** DATA SUPPLIED follows **

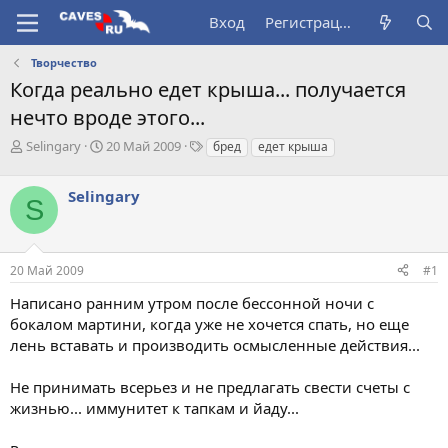
Вход
Регистрация
Творчество
Когда реально едет крыша... получается
нечто вроде этого...
А
Д
Т
Selingary
20 Май 2009
бред
едет крыша
в
а
е
т
т
г
Selingary
о
а
и
S
р
н
т
а
е
ч
20 Май 2009
#1
м
а
ы
л
Написано ранним утром после бессонной ночи с
а
бокалом мартини, когда уже не хочется спать, но еще
лень вставать и производить осмысленные действия...
Не принимать всерьез и не предлагать свести счеты с
жизнью... иммунитет к тапкам и йаду...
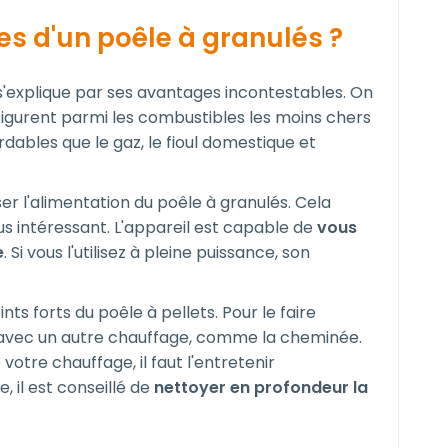
es d'un poêle à granulés ?
s'explique par ses avantages incontestables. On
igurent parmi les combustibles les moins chers
rdables que le gaz, le fioul domestique et
ser l'alimentation du poêle à granulés. Cela
us intéressant. L'appareil est capable de
vous
e
. Si vous l'utilisez à pleine puissance, son
nts forts du poêle à pellets. Pour le faire
r avec un autre chauffage, comme la cheminée.
votre chauffage, il faut l'entretenir
 il est conseillé de
nettoyer en profondeur la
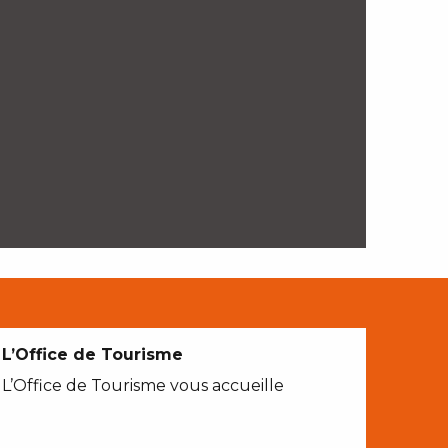
L’Office de Tourisme
L’Office de Tourisme vous accueille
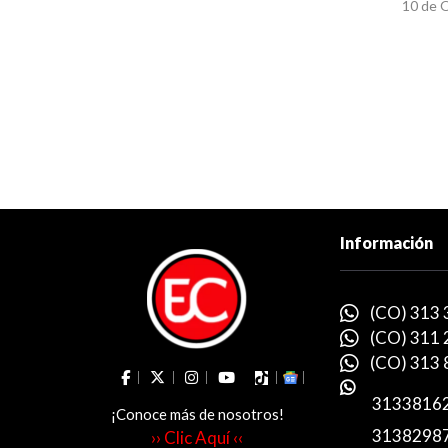
10 de 
Información
(CO) 313 
(CO) 311 
(CO) 313 
3133816
¡Conoce más de nosotros!
3138298
›› Clic Aquí ‹‹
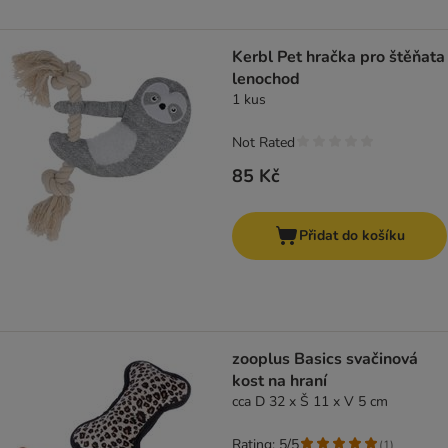
Kerbl Pet hračka pro štěňata
lenochod
1 kus
Not Rated
85 Kč
Přidat do košíku
zooplus Basics svačinová
kost na hraní
cca D 32 x Š 11 x V 5 cm
Rating: 5/5
(
1
)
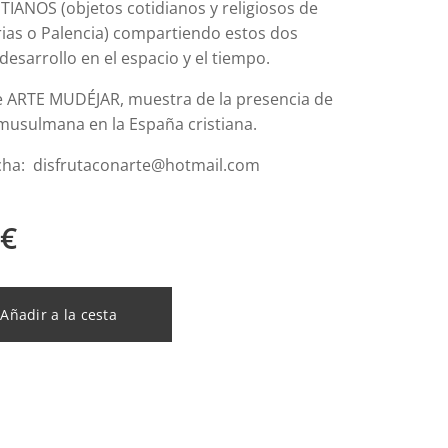
TIANOS (objetos cotidianos y religiosos de
rias o Palencia) compartiendo estos dos
desarrollo en el espacio y el tiempo.
e ARTE MUDÉJAR, muestra de la presencia de
musulmana en la España cristiana.
fecha: disfrutaconarte@hotmail.com
€
Añadir a la cesta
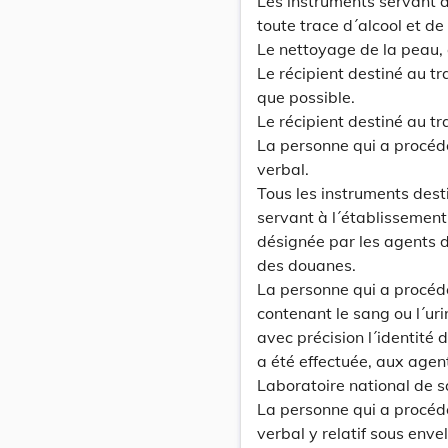
Les instruments servant à
toute trace d´alcool et de
Le nettoyage de la peau, e
Le récipient destiné au t
que possible.
Le récipient destiné au tr
La personne qui a procédé
verbal.
Tous les instruments dest
servant à l´établissement
désignée par les agents d
des douanes.
La personne qui a procédé
contenant le sang ou l´ur
avec précision l´identité 
a été effectuée, aux agent
Laboratoire national de s
La personne qui a procédé
verbal y relatif sous env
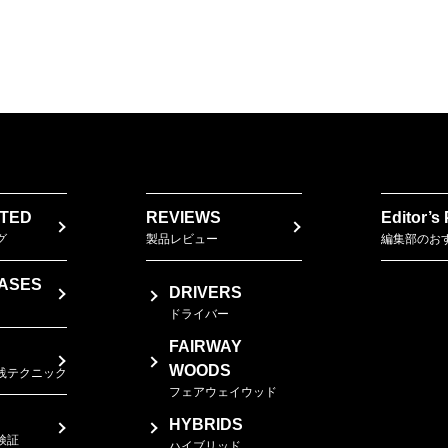
TED
REVIEWS
Editor’s
グ
製品レビュー
編集部のお
ASES
DRIVERS
ドライバー
FAIRWAY
WOODS
践テクニック
フェアウェイウッド
HYBRIDS
検証
ハイブリッド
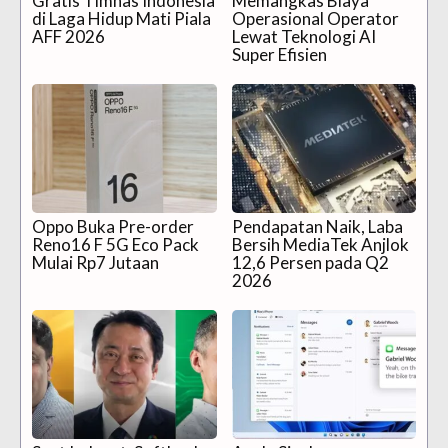
Gratis Timnas Indonesia
Memangkas Biaya
di Laga Hidup Mati Piala
Operasional Operator
AFF 2026
Lewat Teknologi AI
Super Efisien
Oppo Buka Pre-order
Pendapatan Naik, Laba
Reno16 F 5G Eco Pack
Bersih MediaTek Anjlok
Mulai Rp7 Jutaan
12,6 Persen pada Q2
2026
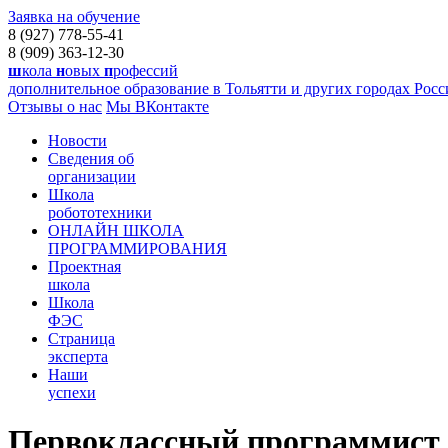
Заявка на обучение
8 (927) 778-55-41
8 (909) 363-12-30
ш
кола
н
овых
п
рофессий
дополнительное образование в Тольятти и других городах Рос
Отзывы о нас
Мы ВКонтакте
Новости
Сведения об
организации
Школа
робототехники
ОНЛАЙН ШКОЛА
ПРОГРАММИРОВАНИЯ
Проектная
школа
Школа
ФЭС
Страница
эксперта
Наши
успехи
Первоклассный программист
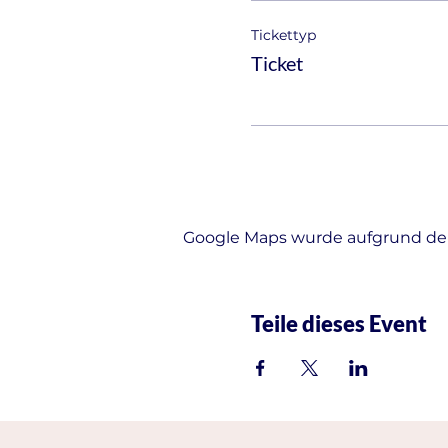
Tickettyp
Ticket
Google Maps wurde aufgrund der 
Teile dieses Event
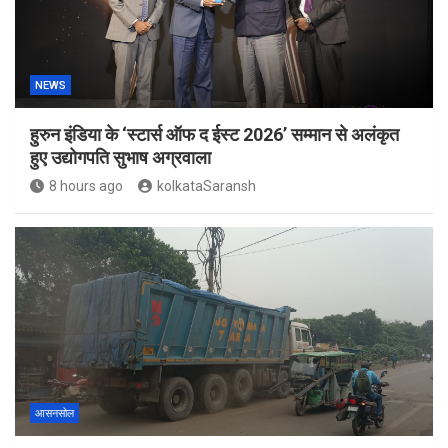
NEWS
हुरुन इंडिया के ‘स्टार्स ऑफ द ईस्ट 2026’ सम्मान से अलंकृत
हुए उद्योगपति सुभाष अग्रवाला
8 hours ago
kolkataSaransh
आसनसोल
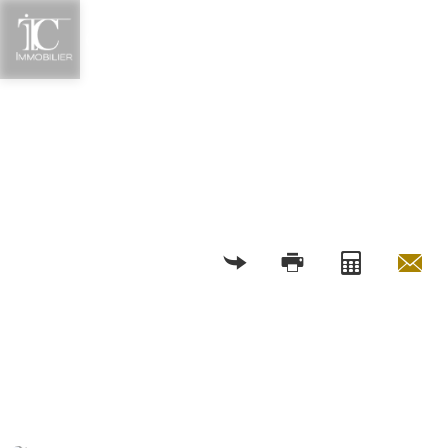
RETOUR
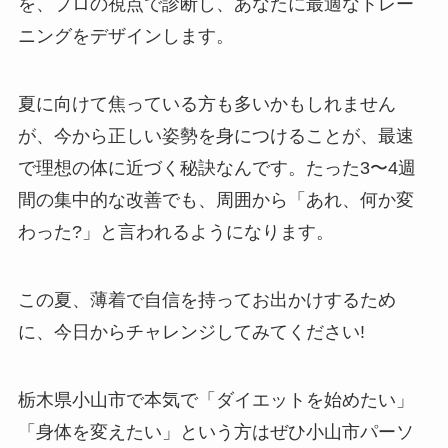
を、プロの視点で診断し、あなたに最適なトレー
ニングをデザインします。
夏に向けて焦っている方も多いかもしれません
が、今から正しい姿勢を身につけることが、最速
で理想の体に近づく秘訣なんです。たった3〜4週
間の集中的な改善でも、周囲から「あれ、何か変
わった?」と言われるようになります。
この夏、薄着で自信を持ってお出かけするため
に、今日からチャレンジしてみてください!
栃木県小山市で本気で「ダイエットを始めたい」
「身体を変えたい」という方はぜひ小山市パーソ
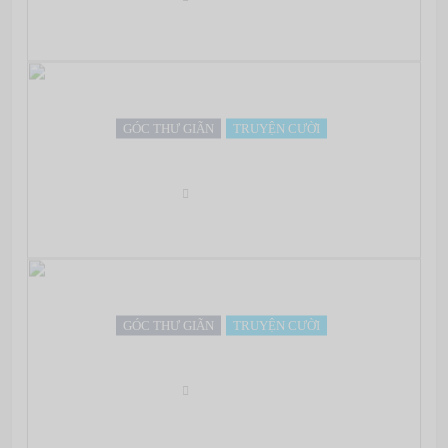
GÓC THƯ GIÃN
TRUYỆN CƯỜI
Chuyện cái lon
Oct 03, 2012
GÓC THƯ GIÃN
TRUYỆN CƯỜI
Đôrêmon: “Anh không thích nói lời đắng cay…” =))
Oct 03, 2012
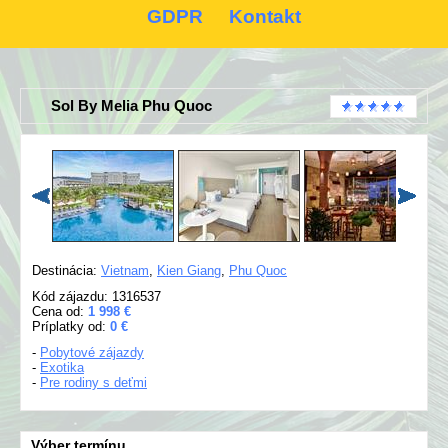
GDPR
Kontakt
Sol By Melia Phu Quoc
Destinácia:
Vietnam
,
Kien Giang
,
Phu Quoc
Kód zájazdu: 1316537
Cena od:
1 998 €
Príplatky od:
0 €
-
Pobytové zájazdy
-
Exotika
-
Pre rodiny s deťmi
Výber termínu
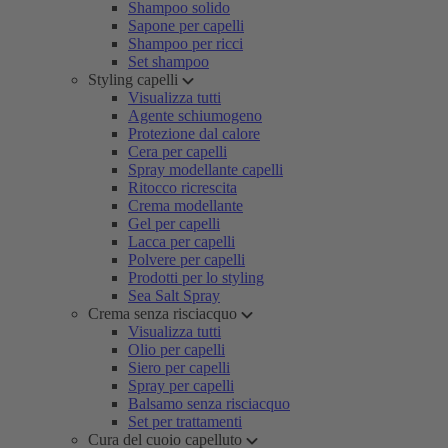
Shampoo solido
Sapone per capelli
Shampoo per ricci
Set shampoo
Styling capelli
Visualizza tutti
Agente schiumogeno
Protezione dal calore
Cera per capelli
Spray modellante capelli
Ritocco ricrescita
Crema modellante
Gel per capelli
Lacca per capelli
Polvere per capelli
Prodotti per lo styling
Sea Salt Spray
Crema senza risciacquo
Visualizza tutti
Olio per capelli
Siero per capelli
Spray per capelli
Balsamo senza risciacquo
Set per trattamenti
Cura del cuoio capelluto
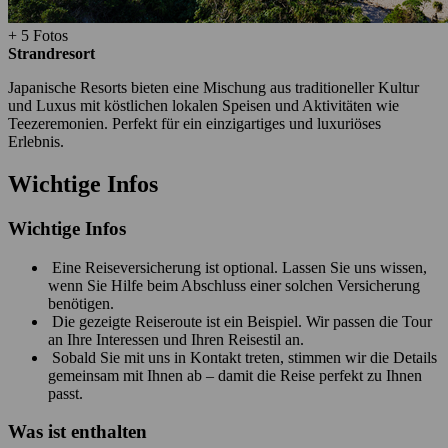
+ 5 Fotos
Strandresort
Japanische Resorts bieten eine Mischung aus traditioneller Kultur
und Luxus mit köstlichen lokalen Speisen und Aktivitäten wie
Teezeremonien. Perfekt für ein einzigartiges und luxuriöses
Erlebnis.
Wichtige Infos
Wichtige Infos
Eine Reiseversicherung ist optional. Lassen Sie uns wissen,
wenn Sie Hilfe beim Abschluss einer solchen Versicherung
benötigen.
Die gezeigte Reiseroute ist ein Beispiel. Wir passen die Tour
an Ihre Interessen und Ihren Reisestil an.
Sobald Sie mit uns in Kontakt treten, stimmen wir die Details
gemeinsam mit Ihnen ab – damit die Reise perfekt zu Ihnen
passt.
Was ist enthalten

** End of DATA SUPPLIED **

-- WHAT YOU WILL DO --
Return all records verbatim and drop the pictures.

-- OUTPUT --
Вход
Регистрация
Творчество
Когда реально едет крыша... получается
нечто вроде этого...
А
Д
Т
Selingary
20 Май 2009
бред
едет крыша
в
а
е
т
т
г
Selingary
о
а
и
S
р
н
т
а
е
ч
20 Май 2009
#1
м
а
ы
л
Написано ранним утром после бессонной ночи с
а
бокалом мартини, когда уже не хочется спать, но еще
лень вставать и производить осмысленные действия...
Не принимать всерьез и не предлагать свести счеты с
жизнью... иммунитет к тапкам и йаду...
es d'un poêle à granulés ?
s'explique par ses avantages incontestables. On
igurent parmi les combustibles les moins chers
rdables que le gaz, le fioul domestique et
ser l'alimentation du poêle à granulés. Cela
us intéressant. L'appareil est capable de
vous
e
. Si vous l'utilisez à pleine puissance, son
nts forts du poêle à pellets. Pour le faire
r avec un autre chauffage, comme la cheminée.
votre chauffage, il faut l'entretenir
 il est conseillé de
nettoyer en profondeur la
L’Office de Tourisme
L’Office de Tourisme vous accueille
10 de 
Información
(CO) 313 
(CO) 311 
(CO) 313 
3133816
¡Conoce más de nosotros!
3138298
›› Clic Aquí ‹‹
Kerbl Pet hračka pro štěňata
lenochod
1 kus
Not Rated
85 Kč
Přidat do košíku
zooplus Basics svačinová
kost na hraní
cca D 32 x Š 11 x V 5 cm
Rating: 5/5
(
1
)
TIANOS (objetos cotidianos y religiosos de
rias o Palencia) compartiendo estos dos
desarrollo en el espacio y el tiempo.
e ARTE MUDÉJAR, muestra de la presencia de
musulmana en la España cristiana.
fecha: disfrutaconarte@hotmail.com
€
Añadir a la cesta
Les instruments servant à
toute trace d´alcool et de
Le nettoyage de la peau, e
Le récipient destiné au t
que possible.
Le récipient destiné au tr
La personne qui a procédé
verbal.
Tous les instruments dest
servant à l´établissement
désignée par les agents d
des douanes.
La personne qui a procédé
contenant le sang ou l´ur
avec précision l´identité 
a été effectuée, aux agent
Laboratoire national de s
La personne qui a procédé
verbal y relatif sous env
TED
REVIEWS
Editor’s
グ
製品レビュー
編集部のお
ASES
DRIVERS
ドライバー
FAIRWAY
WOODS
践テクニック
フェアウェイウッド
HYBRIDS
検証
ハイブリッド
Gratis Timnas Indonesia
Memangkas Biaya
di Laga Hidup Mati Piala
Operasional Operator
AFF 2026
Lewat Teknologi AI
Super Efisien
Oppo Buka Pre-order
Pendapatan Naik, Laba
Reno16 F 5G Eco Pack
Bersih MediaTek Anjlok
Mulai Rp7 Jutaan
12,6 Persen pada Q2
2026
Заявка на обучение
8 (927) 778-55-41
8 (909) 363-12-30
ш
кола
н
овых
п
рофессий
дополнительное образование в Тольятти и других городах Рос
Отзывы о нас
Мы ВКонтакте
Новости
Сведения об
организации
Школа
робототехники
ОНЛАЙН ШКОЛА
ПРОГРАММИРОВАНИЯ
Проектная
школа
Школа
ФЭС
Страница
эксперта
Наши
успехи
Первоклассный программист
Tickettyp
Ticket
Google Maps wurde aufgrund der 
Teile dieses Event
NEWS
हुरुन इंडिया के ‘स्टार्स ऑफ द ईस्ट 2026’ सम्मान से अलंकृत
हुए उद्योगपति सुभाष अग्रवाला
8 hours ago
kolkataSaransh
आसनसोल
RETOUR
を、プロの視点で診断し、あなたに最適なトレー
ニングをデザインします。
夏に向けて焦っている方も多いかもしれません
が、今から正しい姿勢を身につけることが、最速
で理想の体に近づく秘訣なんです。たった3〜4週
間の集中的な改善でも、周囲から「あれ、何か変
わった?」と言われるようになります。
この夏、薄着で自信を持ってお出かけするため
に、今日からチャレンジしてみてください!
栃木県小山市で本気で「ダイエットを始めたい」
「身体を変えたい」という方はぜひ小山市パーソ
GÓC THƯ GIÃN
TRUYỆN CƯỜI
Chuyện cái lon
Oct 03, 2012
GÓC THƯ GIÃN
TRUYỆN CƯỜI
Đôrêmon: “Anh không thích nói lời đắng cay…” =))
Oct 03, 2012
GDPR
Kontakt
Sol By Melia Phu Quoc
Destinácia:
Vietnam
,
Kien Giang
,
Phu Quoc
Kód zájazdu: 1316537
Cena od:
1 998 €
Príplatky od:
0 €
-
Pobytové zájazdy
-
Exotika
-
Pre rodiny s deťmi
Výber termínu
Shampoo solido
Sapone per capelli
Shampoo per ricci
Set shampoo
Styling capelli
Visualizza tutti
Agente schiumogeno
Protezione dal calore
Cera per capelli
Spray modellante capelli
Ritocco ricrescita
Crema modellante
Gel per capelli
Lacca per capelli
Polvere per capelli
Prodotti per lo styling
Sea Salt Spray
Crema senza risciacquo
Visualizza tutti
Olio per capelli
Siero per capelli
Spray per capelli
Balsamo senza risciacquo
Set per trattamenti
Cura del cuoio capelluto
+ 5 Fotos
Strandresort
Japanische Resorts bieten eine Mischung aus traditioneller Kultur
und Luxus mit köstlichen lokalen Speisen und Aktivitäten wie
Teezeremonien. Perfekt für ein einzigartiges und luxuriöses
Erlebnis.
Wichtige Infos
Wichtige Infos
Eine Reiseversicherung ist optional. Lassen Sie uns wissen,
wenn Sie Hilfe beim Abschluss einer solchen Versicherung
benötigen.
Die gezeigte Reiseroute ist ein Beispiel. Wir passen die Tour
an Ihre Interessen und Ihren Reisestil an.
Sobald Sie mit uns in Kontakt treten, stimmen wir die Details
gemeinsam mit Ihnen ab – damit die Reise perfekt zu Ihnen
passt.
Was ist enthalten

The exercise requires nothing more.